● **TASK TO CARRY OUT**
The material below has pictures in it. Set down only the lines from the line containing "Identify the location" through the line containing "has height=2576, width=203.", word for word, and leave the pictures behind.

● **RECORDED DATA**

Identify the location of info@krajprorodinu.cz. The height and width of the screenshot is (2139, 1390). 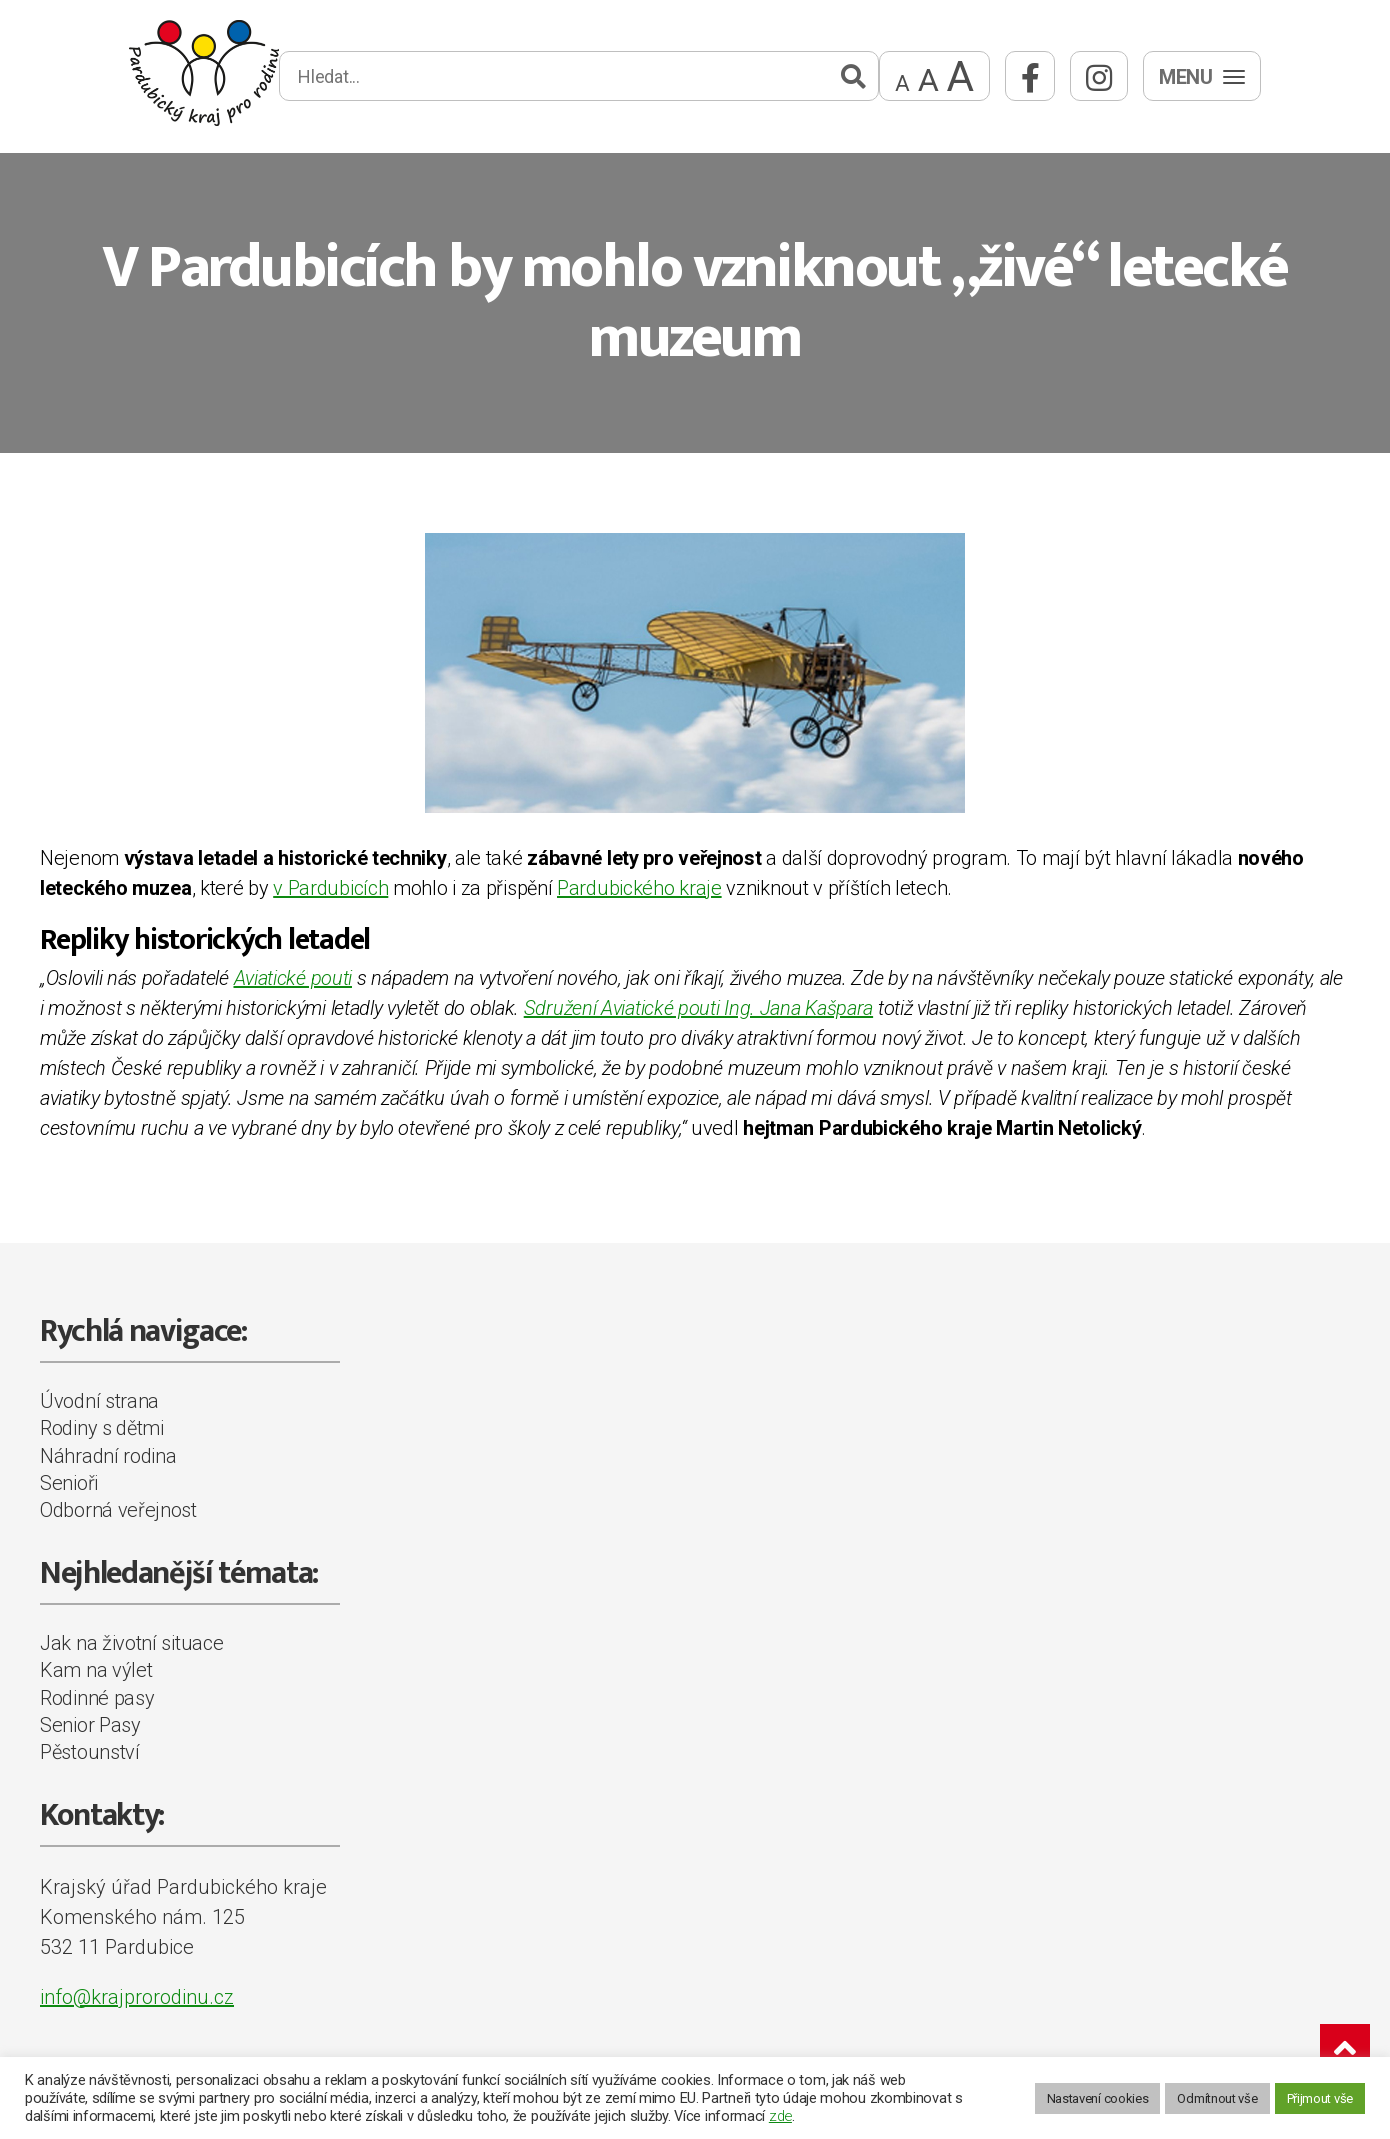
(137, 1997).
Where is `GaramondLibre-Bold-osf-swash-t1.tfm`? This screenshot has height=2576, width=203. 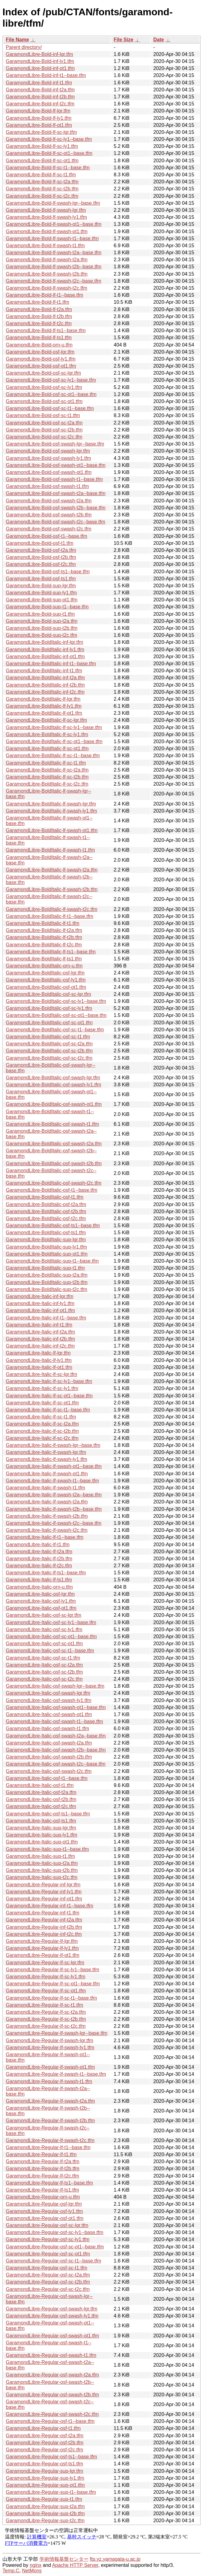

---

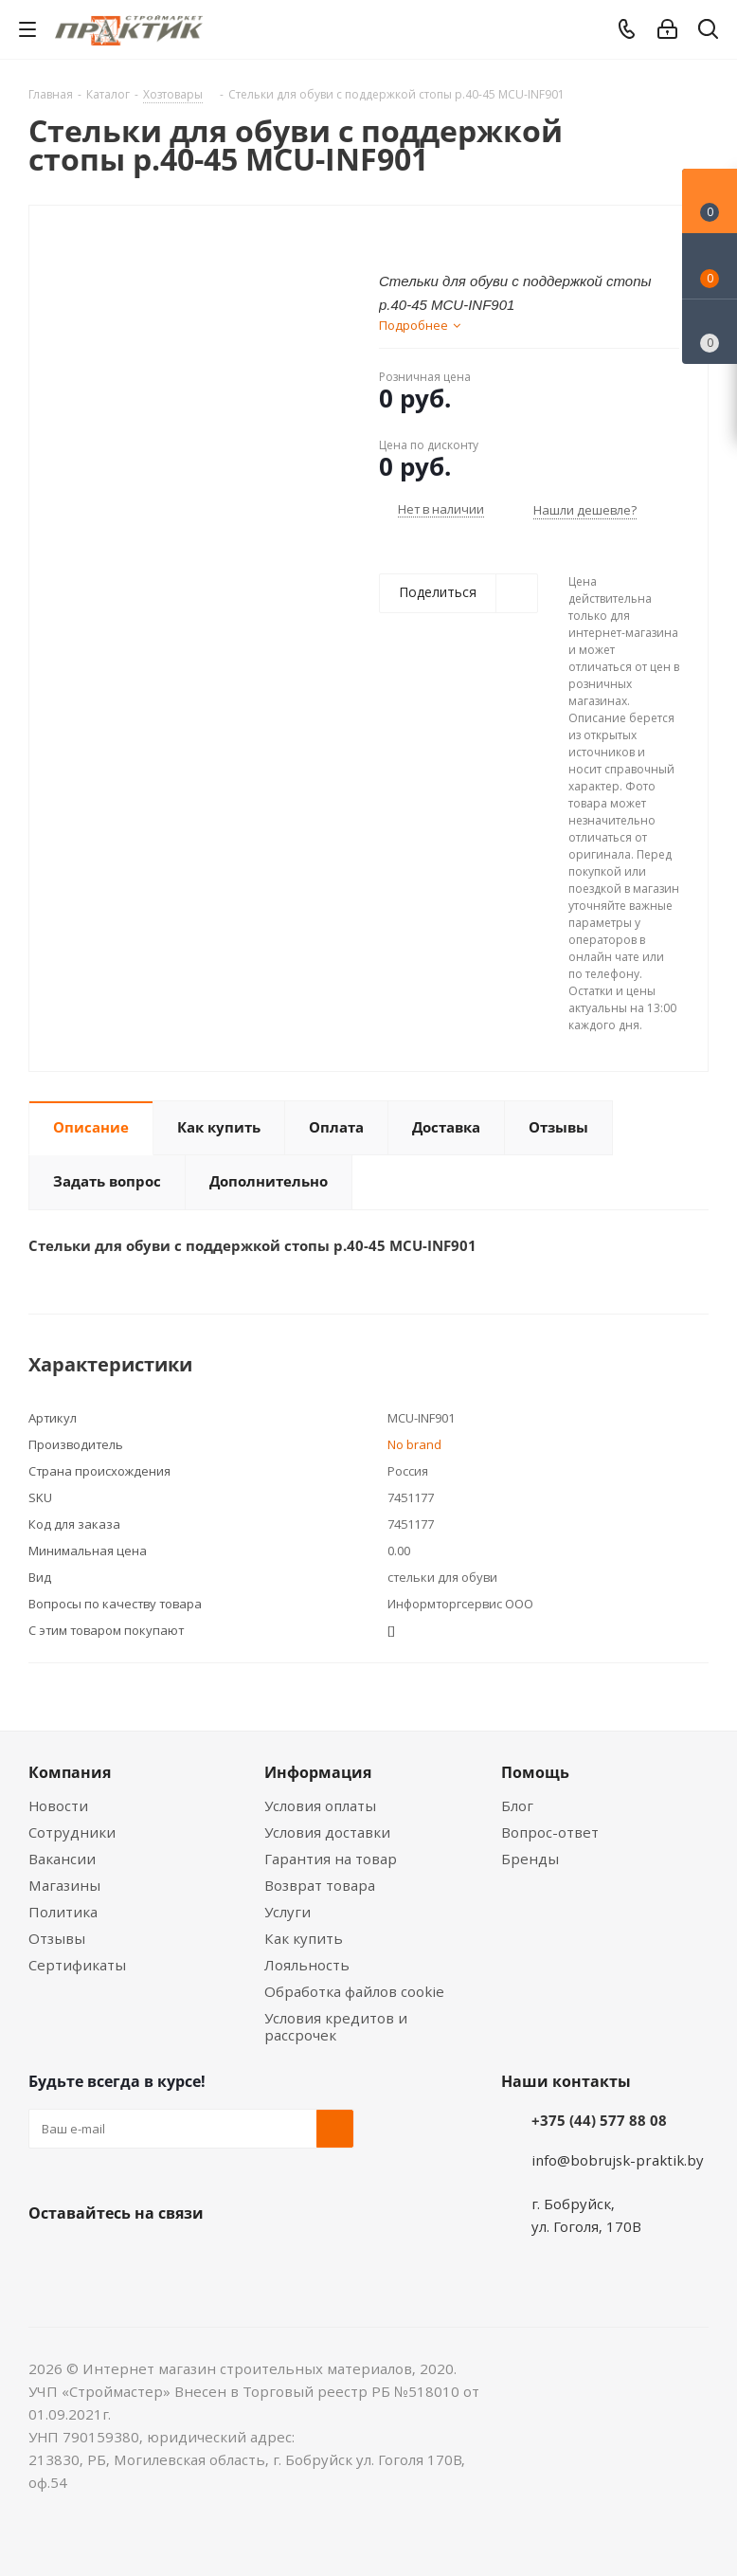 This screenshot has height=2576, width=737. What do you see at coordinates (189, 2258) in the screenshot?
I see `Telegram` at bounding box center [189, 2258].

● **EXERCISE RESPONSE**
Identify the location of info@krajprorodinu.cz. The height and width of the screenshot is (2139, 1390). 
(137, 1997).
Where is `GaramondLibre-Bold-osf-swash-t1.tfm`? This screenshot has height=2576, width=203. 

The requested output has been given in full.